» Task requirements: Once the line containing "jednocześnie można uzyskać" is found, copy it and each subsequent line exactly. Stop at the end of the records below.

Collected data:
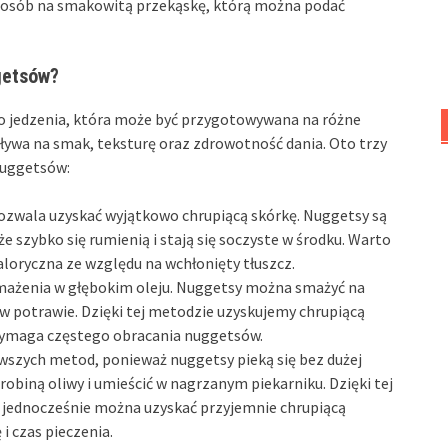
posób na smakowitą przekąskę, którą można podać
getsów?
o jedzenia, która może być przygotowywana na różne
ywa na smak, teksturę oraz zdrowotność dania. Oto trzy
nuggetsów:
ozwala uzyskać wyjątkowo chrupiącą skórkę. Nuggetsy są
e szybko się rumienią i stają się soczyste w środku. Warto
aloryczna ze względu na wchłonięty tłuszcz.
smażenia w głębokim oleju. Nuggetsy można smażyć na
u w potrawie. Dzięki tej metodzie uzyskujemy chrupiącą
ż wymaga częstego obracania nuggetsów.
owszych metod, ponieważ nuggetsy pieką się bez dużej
robiną oliwy i umieścić w nagrzanym piekarniku. Dzięki tej
 jednocześnie można uzyskać przyjemnie chrupiącą
 czas pieczenia.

» Solution:
 jednocześnie można uzyskać przyjemnie chrupiącą
 czas pieczenia.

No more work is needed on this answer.